What follows is a set of entries. Give them again exactly, without the pictures.

[Items from a dataset]
╔══

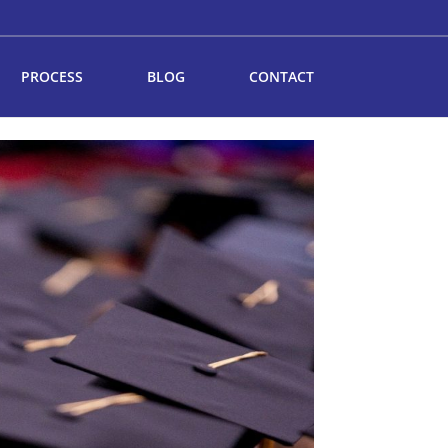
PROCESS
BLOG
CONTACT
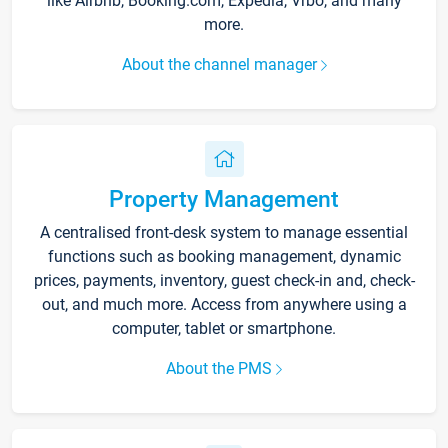
like Airbnb, Booking.com, Expedia, Vrbo, and many
more.
About the channel manager
Property Management
A centralised front-desk system to manage essential
functions such as booking management, dynamic
prices, payments, inventory, guest check-in and, check-
out, and much more. Access from anywhere using a
computer, tablet or smartphone.
About the PMS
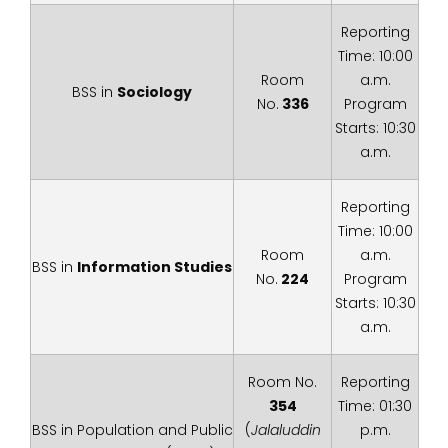
Reporting
Time: 10:00
Room
a.m.
BSS in
Sociology
No.
336
Program
Starts: 10:30
a.m.
Reporting
Time: 10:00
Room
a.m.
BSS in
Information Studies
No.
224
Program
Starts: 10:30
a.m.
Room No.
Reporting
354
Time: 01:30
BSS in Population and Public
(
Jalaluddin
p.m.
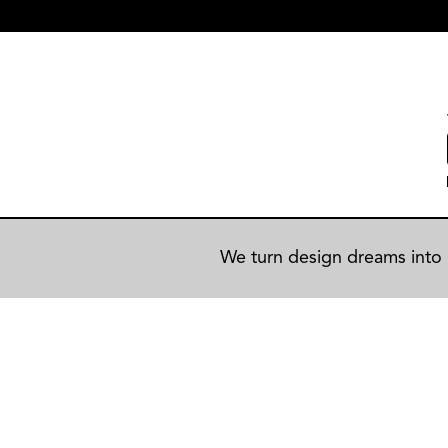
We turn design dreams into r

╚══

**EXPECTED OUTPUT:**
PROCESS
BLOG
CONTACT
like Airbnb, Booking.com, Expedia, Vrbo, and many
more.
About the channel manager
Property Management
A centralised front-desk system to manage essential
functions such as booking management, dynamic
prices, payments, inventory, guest check-in and, check-
out, and much more. Access from anywhere using a
computer, tablet or smartphone.
About the PMS
Reporting
Time: 10:00
Room
a.m.
BSS in
Sociology
No.
336
Program
Starts: 10:30
a.m.
Reporting
Time: 10:00
Room
a.m.
BSS in
Information Studies
No.
224
Program
Starts: 10:30
a.m.
Room No.
Reporting
354
Time: 01:30
BSS in Population and Public
(
Jalaluddin
p.m.
We turn design dreams into r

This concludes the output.